Marka tygodnia: OLKO. >>>

Zasłynęła za sprawą wielofunkcyjnych przyborników, dostępnych w kilku wersjach. Ale w ofercie HADJE znajdziecie o wiele więcej. Zapamiętajcie ich nazwę szczególnie, jeśli Waszą pasją są podróże. Pojemne plecaki, mniejsze torebki, pakowne portfele, a nawet oldschoolowe tytonierki. Wszystko jest wykonane ręcznie z naturalnych materiałów takich jak len, bawełna, drewno czy metal. To rzeczy zarówno funkcjonalne, jak i piękne. Niebanalny, kolorowy design jest obietnicą przygody! Moje serce skradła torba w kształcie półksiężyca, którą aktualnie noszę na codzień. Genialna w swojej prostocie, pasuje praktycznie do wszystkiego. Mogę poddawać ją wielu próbom, ponieważ jest wykonana z bardzo mocnego materiału - brezentu, używanego do produkcji np. namiotów. Zajrzyjcie do galerii, gdzie znajdziecie kampanie wizerunkowe, które oddają ducha marki, a także produkty HAJDE.

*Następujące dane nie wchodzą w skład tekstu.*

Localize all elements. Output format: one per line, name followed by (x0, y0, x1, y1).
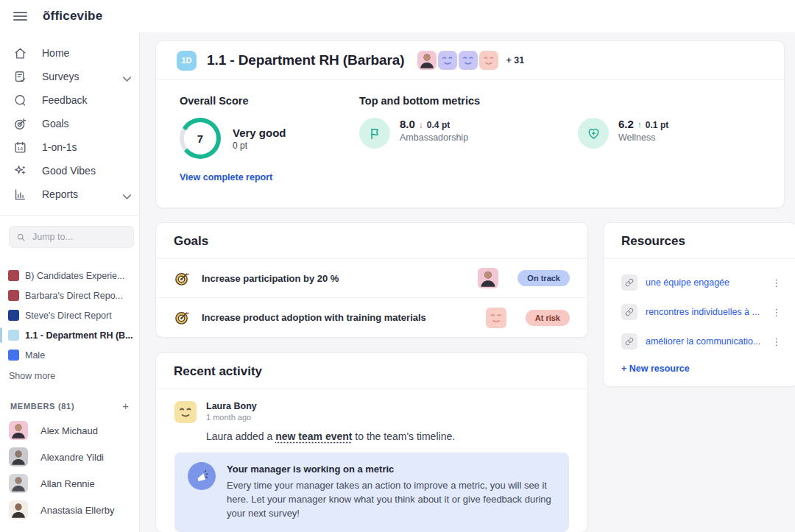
sidebar-item-reports[interactable]: Reports (0, 182, 139, 206)
sidebar-item-home[interactable]: Home (0, 41, 139, 65)
metric-delta: 0.1 pt (646, 120, 668, 130)
activity-entry: Laura Bony 1 month ago Laura added a new… (156, 389, 587, 532)
add-member-button[interactable]: + (122, 400, 129, 411)
home-icon (13, 46, 27, 60)
segment-label: 1.1 - Department RH (B... (25, 330, 133, 341)
avatar (479, 51, 498, 70)
members-header: MEMBERS (81) (10, 402, 74, 411)
sidebar-item-label: Good Vibes (42, 165, 96, 177)
segment-item[interactable]: Male (0, 345, 139, 365)
link-icon (621, 304, 637, 320)
member-row[interactable]: Alex Michaud (0, 417, 139, 444)
sidebar-item-goals[interactable]: Goals (0, 112, 139, 135)
one-on-ones-icon: 1:1 (13, 141, 27, 155)
score-delta: 0 pt (233, 141, 286, 151)
member-row[interactable]: Anastasia Ellerby (0, 497, 139, 523)
manager-metric-callout: Your manager is working on a metric Ever… (174, 453, 569, 532)
sidebar-item-label: 1-on-1s (42, 141, 77, 153)
jump-to-input[interactable] (32, 232, 121, 242)
metric-ambassadorship[interactable]: 8.0 ↓ 0.4 pt Ambassadorship (359, 118, 578, 149)
search-icon (16, 233, 26, 242)
avatar (9, 474, 28, 493)
member-name: Alexandre Yildi (40, 452, 104, 463)
goals-card: Goals Increase participation by 20 % On … (155, 222, 588, 338)
segment-label: B) Candidates Experie... (25, 271, 125, 281)
sidebar-item-label: Goals (42, 118, 69, 130)
segment-item[interactable]: Barbara's Direct Repo... (0, 285, 139, 305)
arrow-down-icon: ↓ (419, 120, 423, 130)
good-vibes-icon (13, 164, 27, 178)
avatar (486, 308, 506, 328)
more-members-count[interactable]: + 31 (506, 55, 524, 65)
resources-card: Resources une équipe engagée ⋮ rencontre… (603, 222, 795, 387)
link-icon (621, 333, 637, 350)
segment-label: Steve's Direct Report (25, 311, 112, 321)
goals-icon (13, 117, 27, 131)
metrics-heading: Top and bottom metrics (359, 95, 795, 107)
surveys-icon (13, 70, 27, 84)
goals-title: Goals (174, 234, 570, 249)
sidebar-item-feedback[interactable]: Feedback (0, 88, 139, 112)
sidebar-item-label: Reports (42, 188, 78, 200)
member-name: Allan Rennie (40, 478, 95, 489)
avatar (9, 421, 28, 440)
megaphone-icon (188, 462, 216, 490)
metric-value: 6.2 (618, 118, 634, 130)
main-content: 1D 1.1 - Department RH (Barbara) + 31 Ov… (140, 32, 795, 532)
goal-row[interactable]: Increase product adoption with training … (156, 298, 587, 337)
metric-delta: 0.4 pt (427, 120, 450, 130)
resource-item[interactable]: rencontres individuelles à ... ⋮ (621, 297, 784, 327)
metric-label: Ambassadorship (400, 132, 468, 143)
avatar (459, 51, 478, 70)
view-complete-report-link[interactable]: View complete report (180, 172, 272, 182)
avatar (438, 51, 457, 70)
chevron-down-icon[interactable] (120, 190, 129, 199)
segment-color-swatch (8, 310, 19, 321)
resource-link[interactable]: améliorer la communicatio... (646, 336, 760, 347)
segment-color-swatch (8, 270, 19, 281)
resource-link[interactable]: rencontres individuelles à ... (646, 307, 760, 317)
metric-value: 8.0 (400, 118, 415, 130)
new-team-event-link[interactable]: new team event (275, 430, 352, 442)
goal-row[interactable]: Increase participation by 20 % On track (156, 259, 587, 298)
team-badge: 1D (177, 51, 197, 71)
segment-item[interactable]: B) Candidates Experie... (0, 266, 139, 285)
activity-author: Laura Bony (206, 401, 257, 411)
resource-link[interactable]: une équipe engagée (646, 277, 729, 288)
kebab-menu-icon[interactable]: ⋮ (768, 336, 784, 348)
resource-item[interactable]: améliorer la communicatio... ⋮ (621, 327, 784, 356)
new-resource-button[interactable]: + New resource (621, 363, 690, 374)
segment-item-selected[interactable]: 1.1 - Department RH (B... (0, 325, 139, 345)
score-ring: 7 (180, 118, 221, 159)
show-more-link[interactable]: Show more (0, 365, 139, 381)
jump-to-search[interactable] (9, 226, 134, 248)
callout-body: Every time your manager takes an action … (227, 479, 556, 521)
score-value: 7 (184, 122, 216, 155)
score-label: Very good (233, 127, 286, 139)
team-avatar-stack[interactable] (417, 51, 498, 70)
sidebar-item-1-on-1s[interactable]: 1:1 1-on-1s (0, 135, 139, 159)
member-row[interactable]: Allan Rennie (0, 470, 139, 497)
kebab-menu-icon[interactable]: ⋮ (768, 277, 784, 289)
goal-target-icon (174, 309, 191, 326)
goal-text: Increase participation by 20 % (202, 273, 339, 284)
hamburger-menu-icon[interactable] (13, 12, 27, 21)
sidebar-item-label: Feedback (42, 94, 87, 106)
svg-text:1:1: 1:1 (18, 146, 24, 151)
sidebar-item-good-vibes[interactable]: Good Vibes (0, 159, 139, 182)
metric-wellness[interactable]: 6.2 ↑ 0.1 pt Wellness (578, 118, 795, 149)
goal-text: Increase product adoption with training … (202, 312, 426, 323)
avatar (174, 401, 197, 423)
segment-item[interactable]: Steve's Direct Report (0, 305, 139, 325)
arrow-up-icon: ↑ (637, 120, 642, 130)
member-row[interactable]: Alexandre Yildi (0, 444, 139, 470)
kebab-menu-icon[interactable]: ⋮ (768, 306, 784, 319)
goal-target-icon (174, 270, 191, 287)
segment-list: B) Candidates Experie... Barbara's Direc… (0, 266, 139, 365)
chevron-down-icon[interactable] (120, 72, 129, 81)
reports-icon (13, 188, 27, 202)
status-badge-at-risk: At risk (526, 310, 570, 326)
sidebar-item-surveys[interactable]: Surveys (0, 65, 139, 88)
officevibe-logo: õfficevibe (43, 9, 102, 24)
resource-item[interactable]: une équipe engagée ⋮ (621, 268, 784, 297)
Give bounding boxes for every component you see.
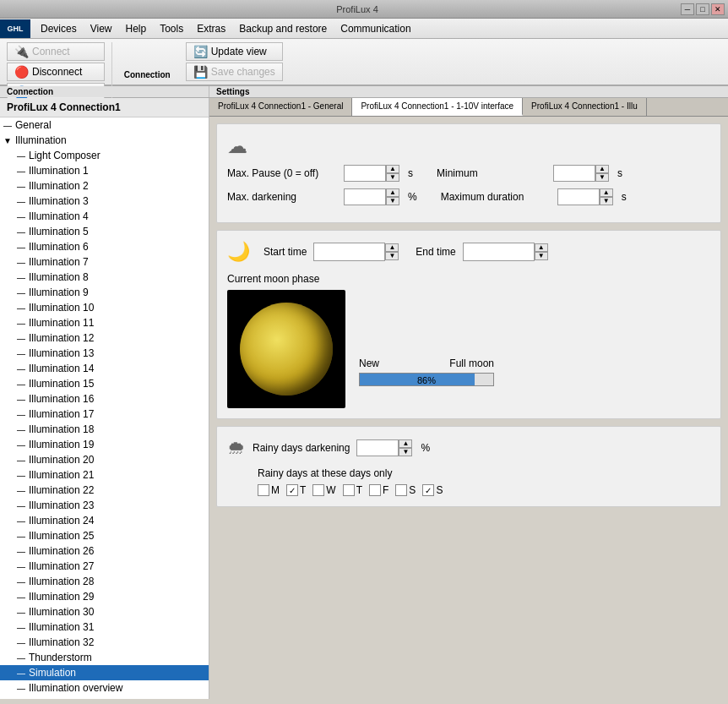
max-pause-input[interactable]: 100 ▲ ▼	[344, 165, 399, 182]
sidebar-item-illumination-overview[interactable]: —Illumination overview	[0, 680, 209, 696]
sidebar-item-illumination-14[interactable]: —Illumination 14	[0, 361, 209, 376]
tree-expand: —	[17, 410, 27, 419]
sidebar-item-illumination-5[interactable]: —Illumination 5	[0, 224, 209, 239]
sidebar-item-illumination-29[interactable]: —Illumination 29	[0, 589, 209, 604]
menu-help[interactable]: Help	[118, 19, 153, 39]
end-time-input[interactable]: 5:00:00 AM	[463, 243, 535, 261]
sidebar-item-simulation[interactable]: —Simulation	[0, 665, 209, 680]
sidebar-item-illumination-22[interactable]: —Illumination 22	[0, 483, 209, 498]
minimum-up[interactable]: ▲	[595, 165, 609, 173]
sidebar-item-illumination-21[interactable]: —Illumination 21	[0, 467, 209, 483]
max-darkening-input[interactable]: 70 ▲ ▼	[344, 188, 399, 205]
rainy-days-input[interactable]: 40 ▲ ▼	[356, 439, 412, 456]
rainy-days-down[interactable]: ▼	[399, 448, 412, 456]
save-changes-button[interactable]: 💾 Save changes	[186, 63, 283, 81]
disconnect-icon: 🔴	[14, 65, 29, 79]
end-time-up[interactable]: ▲	[535, 243, 548, 252]
sidebar-item-illumination-17[interactable]: —Illumination 17	[0, 407, 209, 422]
tree-expand: —	[17, 379, 27, 389]
sidebar-item-label: Illumination 8	[27, 270, 90, 284]
sidebar-item-illumination-19[interactable]: —Illumination 19	[0, 437, 209, 452]
sidebar-item-illumination-23[interactable]: —Illumination 23	[0, 498, 209, 513]
day-checkbox-1[interactable]: ✓	[286, 484, 298, 496]
max-pause-down[interactable]: ▼	[386, 173, 399, 182]
day-checkbox-4[interactable]	[369, 484, 381, 496]
minimum-value[interactable]: 3	[553, 165, 595, 182]
sidebar-item-illumination-10[interactable]: —Illumination 10	[0, 300, 209, 315]
disconnect-button[interactable]: 🔴 Disconnect	[7, 63, 105, 81]
max-darkening-down[interactable]: ▼	[386, 197, 399, 205]
day-label-0: M	[271, 484, 280, 496]
sidebar-item-thunderstorm[interactable]: —Thunderstorm	[0, 650, 209, 665]
minimum-input[interactable]: 3 ▲ ▼	[553, 165, 609, 182]
minimize-button[interactable]: ─	[681, 3, 694, 15]
moon-image	[227, 290, 345, 408]
day-checkbox-6[interactable]: ✓	[422, 484, 434, 496]
sidebar-item-illumination-28[interactable]: —Illumination 28	[0, 574, 209, 589]
start-time-input[interactable]: 7:00:00 PM	[313, 243, 385, 261]
tab-illu[interactable]: ProfiLux 4 Connection1 - Illu	[523, 98, 647, 116]
sidebar-item-label: Illumination overview	[27, 681, 124, 695]
close-button[interactable]: ✕	[711, 3, 725, 15]
sidebar-item-illumination-32[interactable]: —Illumination 32	[0, 635, 209, 650]
day-checkbox-3[interactable]	[343, 484, 355, 496]
rainy-days-up[interactable]: ▲	[399, 439, 412, 448]
menu-extras[interactable]: Extras	[190, 19, 232, 39]
sidebar-item-illumination-4[interactable]: —Illumination 4	[0, 209, 209, 224]
menu-devices[interactable]: Devices	[34, 19, 84, 39]
sidebar-item-illumination-12[interactable]: —Illumination 12	[0, 330, 209, 346]
day-checkbox-2[interactable]	[312, 484, 324, 496]
start-time-up[interactable]: ▲	[385, 243, 399, 252]
sidebar-item-illumination-9[interactable]: —Illumination 9	[0, 285, 209, 300]
max-darkening-up[interactable]: ▲	[386, 188, 399, 197]
sidebar-item-illumination-30[interactable]: —Illumination 30	[0, 604, 209, 619]
sidebar-item-illumination-2[interactable]: —Illumination 2	[0, 178, 209, 194]
menu-tools[interactable]: Tools	[153, 19, 190, 39]
tab-general[interactable]: ProfiLux 4 Connection1 - General	[209, 98, 352, 116]
sidebar-item-illumination-8[interactable]: —Illumination 8	[0, 270, 209, 285]
sidebar-item-illumination-3[interactable]: —Illumination 3	[0, 194, 209, 209]
max-pause-value[interactable]: 100	[344, 165, 386, 182]
moon-new-label: New	[359, 357, 379, 369]
start-time-down[interactable]: ▼	[385, 252, 399, 260]
sidebar-item-illumination-11[interactable]: —Illumination 11	[0, 315, 209, 330]
tab-1-10v[interactable]: ProfiLux 4 Connection1 - 1-10V interface	[352, 98, 523, 116]
sidebar-item-illumination-31[interactable]: —Illumination 31	[0, 619, 209, 635]
end-time-input-group[interactable]: 5:00:00 AM ▲ ▼	[463, 243, 548, 261]
sidebar-item-illumination-16[interactable]: —Illumination 16	[0, 391, 209, 407]
sidebar-item-illumination-27[interactable]: —Illumination 27	[0, 559, 209, 574]
max-darkening-value[interactable]: 70	[344, 188, 386, 205]
sidebar-item-illumination-1[interactable]: —Illumination 1	[0, 163, 209, 178]
rainy-days-value[interactable]: 40	[356, 439, 399, 456]
update-view-button[interactable]: 🔄 Update view	[186, 42, 283, 61]
sidebar-item-illumination-15[interactable]: —Illumination 15	[0, 376, 209, 391]
sidebar-item-illumination-24[interactable]: —Illumination 24	[0, 513, 209, 528]
max-pause-up[interactable]: ▲	[386, 165, 399, 173]
menu-view[interactable]: View	[84, 19, 119, 39]
menu-communication[interactable]: Communication	[334, 19, 417, 39]
max-duration-value[interactable]: 30	[557, 188, 600, 205]
sidebar-item-illumination-6[interactable]: —Illumination 6	[0, 239, 209, 254]
max-duration-down[interactable]: ▼	[600, 197, 613, 205]
max-duration-input[interactable]: 30 ▲ ▼	[557, 188, 613, 205]
sidebar-item-light-composer[interactable]: —Light Composer	[0, 148, 209, 163]
day-checkbox-0[interactable]	[258, 484, 269, 496]
menu-backup[interactable]: Backup and restore	[232, 19, 334, 39]
start-time-input-group[interactable]: 7:00:00 PM ▲ ▼	[313, 243, 399, 261]
max-duration-up[interactable]: ▲	[600, 188, 613, 197]
sidebar-item-illumination-20[interactable]: —Illumination 20	[0, 452, 209, 467]
minimum-unit: s	[617, 167, 622, 179]
sidebar-item-illumination-7[interactable]: —Illumination 7	[0, 254, 209, 270]
sidebar-item-illumination[interactable]: ▼Illumination	[0, 133, 209, 148]
sidebar-item-illumination-25[interactable]: —Illumination 25	[0, 528, 209, 543]
maximize-button[interactable]: □	[696, 3, 709, 15]
connect-button[interactable]: 🔌 Connect	[7, 42, 105, 61]
end-time-down[interactable]: ▼	[535, 252, 548, 260]
minimum-down[interactable]: ▼	[595, 173, 609, 182]
sidebar-item-label: Illumination 5	[27, 225, 90, 238]
sidebar-item-illumination-13[interactable]: —Illumination 13	[0, 346, 209, 361]
sidebar-item-general[interactable]: —General	[0, 117, 209, 133]
sidebar-item-illumination-18[interactable]: —Illumination 18	[0, 422, 209, 437]
sidebar-item-illumination-26[interactable]: —Illumination 26	[0, 543, 209, 559]
day-checkbox-5[interactable]	[395, 484, 407, 496]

Chodźcie, zabierzemy Was do lasu, tam można odetchnąć od zgiełku miasta. Powiew wiatru, mech pod stopami i zapach sosny - to nasze inspiracje. Las to synonim przygody, w którą wyruszamy każdego dnia. Dajcie się porwać!,

przekonują Ula i Ola. Ja totalnie dałam się porwać i nie żałuję!